In psychology, grit is a positive, non-cognitive trait based on an individual's perseverance of effort combined with the passion for a particular long-term goal or end state (a powerful motivation to achieve an objective). This perseverance of effort promotes the overcoming of obstacles or challenges that lie on the path to accomplishment and serves as a driving force in achievement realization. Distinct but commonly associated concepts within the field of psychology include "perseverance", "hardiness", "resilience", "ambition", "need for achievement" and "conscientiousness". These constructs can be conceptualized as individual differences related to the accomplishment of work rather than talent or ability. This distinction was brought into focus in 1907 when William James challenged the field to further investigate how certain individuals are capable of accessing richer trait reservoirs enabling them to accomplish more than the average person, but the construct dates back at least to Francis Galton, and the ideals of persistence and tenacity have been understood as a virtue at least since Aristotle.

Definition
Grit was defined as "perseverance and passion for long-term goals" by psychologist Angela Duckworth and colleagues, who extensively studied grit as a personality trait. They observed that individuals high in grit were able to maintain their determination and motivation over long periods despite experiences with failure and adversity. They concluded that grit is a better predictor of success than intellectual talent (IQ), based on their evaluation of educational attainment by adults, GPA among Ivy League undergraduates, dropout rate of cadets at West Point US Military Academy, and ranking in the National Spelling Bee.

Earlier studies of achievement often emphasized the notion that high-achieving individuals typically possess traits above and beyond that of normal ability. Duckworth et al. emphasized that grit is a better predictor of achievement than intellectual talent (IQ), because grit serves as the overriding factor that provides the stamina required to "stay the course" amid challenges and setbacks.

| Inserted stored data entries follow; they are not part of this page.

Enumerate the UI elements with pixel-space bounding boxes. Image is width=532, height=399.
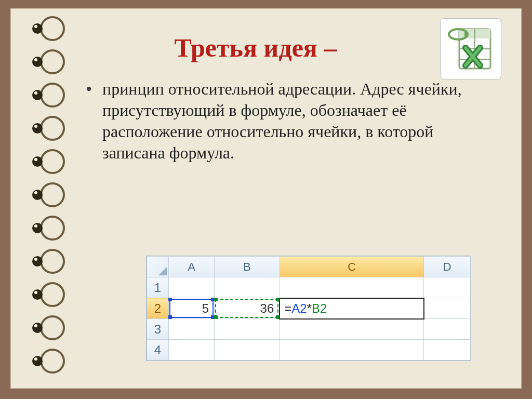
slide-paper: Третья идея – принцип относительной адре…	[10, 8, 522, 389]
cell-D4	[424, 340, 471, 361]
svg-point-27	[41, 316, 64, 339]
svg-point-0	[41, 17, 64, 40]
slide-frame: Третья идея – принцип относительной адре…	[0, 0, 532, 399]
svg-point-18	[41, 217, 64, 240]
row-header-3: 3	[147, 319, 169, 340]
row-header-2: 2	[147, 298, 169, 319]
svg-point-3	[41, 50, 64, 73]
svg-point-29	[34, 324, 37, 327]
cell-A2: 5	[169, 298, 215, 319]
col-header-C: C	[280, 257, 424, 277]
svg-point-5	[34, 58, 37, 61]
cell-A3	[169, 319, 215, 340]
cell-D2	[424, 298, 471, 319]
svg-point-8	[34, 91, 37, 95]
svg-point-26	[34, 291, 37, 294]
col-header-B: B	[215, 257, 280, 277]
select-all-corner	[147, 257, 169, 277]
svg-point-30	[41, 350, 64, 373]
slide-title: Третья идея –	[84, 33, 490, 63]
cell-C1	[280, 277, 424, 298]
excel-snippet: A B C D 1 2 5	[146, 256, 471, 361]
svg-point-17	[34, 191, 37, 194]
svg-point-25	[32, 289, 43, 300]
svg-point-31	[32, 356, 43, 366]
cell-B3	[215, 319, 280, 340]
svg-point-15	[41, 183, 64, 206]
svg-point-16	[32, 190, 43, 200]
svg-point-7	[32, 90, 43, 100]
cell-C3	[280, 319, 424, 340]
svg-point-4	[32, 57, 43, 67]
slide-body: принцип относительной адресации. Адрес я…	[84, 78, 490, 164]
svg-point-32	[34, 357, 37, 361]
svg-point-20	[34, 224, 37, 228]
bullet-text: принцип относительной адресации. Адрес я…	[84, 78, 469, 164]
svg-point-21	[41, 250, 64, 273]
svg-point-12	[41, 150, 64, 173]
svg-point-9	[41, 117, 64, 140]
cell-B2: 36	[215, 298, 280, 319]
svg-point-19	[32, 223, 43, 233]
svg-point-10	[32, 123, 43, 134]
svg-point-24	[41, 283, 64, 306]
cell-D1	[424, 277, 471, 298]
svg-point-23	[34, 258, 37, 261]
cell-B4	[215, 340, 280, 361]
svg-point-28	[32, 323, 43, 333]
svg-point-11	[34, 125, 37, 128]
cell-C2-formula: =A2*B2	[280, 298, 424, 319]
cell-A1	[169, 277, 215, 298]
col-header-D: D	[424, 257, 471, 277]
cell-B1	[215, 277, 280, 298]
row-header-1: 1	[147, 277, 169, 298]
cell-C4	[280, 340, 424, 361]
svg-point-2	[34, 25, 37, 28]
cell-A4	[169, 340, 215, 361]
row-header-4: 4	[147, 340, 169, 361]
svg-point-14	[34, 158, 37, 161]
col-header-A: A	[169, 257, 215, 277]
excel-logo-icon	[440, 18, 501, 79]
svg-point-1	[32, 23, 43, 34]
svg-point-6	[41, 84, 64, 107]
svg-point-22	[32, 256, 43, 267]
cell-D3	[424, 319, 471, 340]
svg-point-13	[32, 156, 43, 167]
spiral-binding	[20, 13, 67, 384]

Marcus Crede and colleagues later observed that the contribution of grit to the prediction of success mostly stems from the perseverance of effort, and they questioned the inclusion of consistency of interest (passion) as one of the aspects of grit, as defined by Duckworth et al.

Positive psychology
Grit ties in with positive psychology and in particular, with perseverance. As mentioned earlier, the ability to stick with and pursue a goal over a long period is an important aspect of grit. This area of positive psychology has been interested in the process of perseverance as a positive indicator of long term success. A 2014 study by Von Culin, Tsukayama and Duckworth found that individual differences in grit and its two component facets—perseverance of effort and consistency of interests over time—may derive in part from differences in what makes people happy.

Intelligence
One of the best predictors of future achievement has been intelligence. This relationship has been found in scholastic achievement as well as in job performance. As such, one might expect that grit would be strongly correlated with intelligence. In fact, this prompted one of the early questions asked in grit research, "Why do some individuals accomplish more than others of equal intelligence?". Somewhat surprisingly, in four separate samples, grit was found to be either orthogonal to or slightly inversely correlated with intelligence. This means that grit, unlike many traditional measures of performance, is not tied to intelligence. The researchers suggested that this helps explain why some very intelligent individuals do not consistently perform well over long periods.

Personality measure
The grit measure has been compared to the Big Five personality traits, which are a group of broad personality dimensions consisting of openness to experience, conscientiousness, extraversion, agreeableness, and neuroticism. In one study by Duckworth and Quinn (2009), the Short Grit Scale (Grit–S) and 12-item self-report measure of grit (Grit–O) measuring grit was strongly correlated with conscientiousness (r = 0.77, p < 0.001 and r = 0.73, p < 0.001). A large study of twins measuring both conscientiousness and grit found that they had a genetic correlation of 0.86. A subsequent meta-analysis found that the grit was functionally a measure of conscientiousness. Despite these high correlations with conscientiousness, it is suggested that grit is more strongly associated with longer term and multi-year goals such as education. Large studies suggest only weak links of grit to these long term goals, much smaller than links to IQ and to conscientiousness. Grit is also similar to need for achievement, but is suggested to relate to extremely long-term goals pursued without positive feedback, while need for achievement is suggested to lack this long-term component.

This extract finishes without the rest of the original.